Может быть, их брат не хотел родителей или, по крайней мере, этого родителя. Или, может быть, это не имело никакого отношения ко мне. И даже если бы это было сделано, было много молодых людей, которые зачислялись в армию против желаний своих родителей и делали много других вещей против воли семьи – или, может быть, не против веры семьи, но ради вырезания их собственное место. Единственный выход из военной службы для их брата был бы, если бы мы заставили его принять, как будто это было возможно. Внезапно, как мать, я увидел свое место. Я видел свое бессилие. Или, точнее, я видел, что не было места, а точнее, не места, или того влияния, которое я мечтал, которого я должен был иметь.

Я спросил: ты уверен? Ты уверен? Наши девушки с гордостью передали ответ: Он был.

Их брат здесь не двигался, мы его не принимали, и все эти годы я волновался, что он станет солдатом.
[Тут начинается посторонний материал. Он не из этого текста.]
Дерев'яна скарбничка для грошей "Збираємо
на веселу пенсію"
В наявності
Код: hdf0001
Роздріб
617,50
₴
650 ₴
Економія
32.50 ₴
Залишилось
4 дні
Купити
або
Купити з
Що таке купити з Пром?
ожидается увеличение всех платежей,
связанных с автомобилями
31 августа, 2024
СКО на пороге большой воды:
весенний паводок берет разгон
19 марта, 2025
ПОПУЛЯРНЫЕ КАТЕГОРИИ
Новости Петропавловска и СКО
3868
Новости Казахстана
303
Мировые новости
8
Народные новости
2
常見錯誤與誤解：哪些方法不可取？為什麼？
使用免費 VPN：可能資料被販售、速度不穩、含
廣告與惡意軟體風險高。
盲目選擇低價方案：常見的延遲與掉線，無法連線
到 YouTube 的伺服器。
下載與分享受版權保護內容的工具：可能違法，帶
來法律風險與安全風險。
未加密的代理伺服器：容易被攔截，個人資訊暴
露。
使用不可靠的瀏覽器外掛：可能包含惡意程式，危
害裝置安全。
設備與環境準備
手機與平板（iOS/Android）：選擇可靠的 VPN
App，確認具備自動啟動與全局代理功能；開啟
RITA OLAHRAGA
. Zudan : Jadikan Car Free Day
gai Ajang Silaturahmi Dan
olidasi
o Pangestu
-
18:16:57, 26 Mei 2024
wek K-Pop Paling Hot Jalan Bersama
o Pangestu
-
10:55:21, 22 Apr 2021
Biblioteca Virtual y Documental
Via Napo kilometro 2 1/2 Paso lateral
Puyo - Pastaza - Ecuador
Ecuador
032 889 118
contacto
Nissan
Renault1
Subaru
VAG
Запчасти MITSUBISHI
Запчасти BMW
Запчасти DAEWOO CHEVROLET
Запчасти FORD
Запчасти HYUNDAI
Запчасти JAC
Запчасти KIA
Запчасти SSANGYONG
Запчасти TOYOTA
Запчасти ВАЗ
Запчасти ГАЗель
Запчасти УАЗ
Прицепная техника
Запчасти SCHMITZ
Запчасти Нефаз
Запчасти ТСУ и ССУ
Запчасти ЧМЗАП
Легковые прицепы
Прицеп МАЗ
Я волновался, что он может приземлиться в Чечне или в каком-то другом месте, и его сестры узнают о таком конфликте в классе истории. То, что у него было бы тело, скрытое в камуфляже, и выпущенные в военное время сапоги, его оборванная голова была оторвана от тупой бритвы, его тощая рама была тяжелой с оружием, и они писали теоретические статьи о войне для гуманитарных наук. Что между их работой и датами они будут думать о том, как это странно, какие разные повороты их жизни. Однако я волновался, что им ничего не показалось бы реальным, пока они не подберут газету и не прочитают заголовок о коррупции среди рядов. Затем они искали молодое лицо, светлую кожу, темные глаза и кривую улыбку, смазанную газетной бумагой. Они увидят сигарету, свисающую с губ солдата, ружье, свисающее с его руки. И тогда это может быть реально.

Прежде чем я не смог понять, что все матери делают что-то или не делают, что другие матери используют для суждения или осуждения. Больно, независимо от того, на какой стороне вы думаете, что находитесь.

[Большая благодарность: На сегодняшний день – через 10 лет – их брат остался вне армии. Он женился и имеет молодого сына, которого мы встретили в поездке в Санкт-Петербург несколько лет назад. Интересно, однако, что чувства их брата о возможной военной службе его сына будут. Что он испытает; что сделает мать его сына.]

Это эссе впервые появилось в несколько разных форматах в мамазине, семье OC и усыновлении сегодня.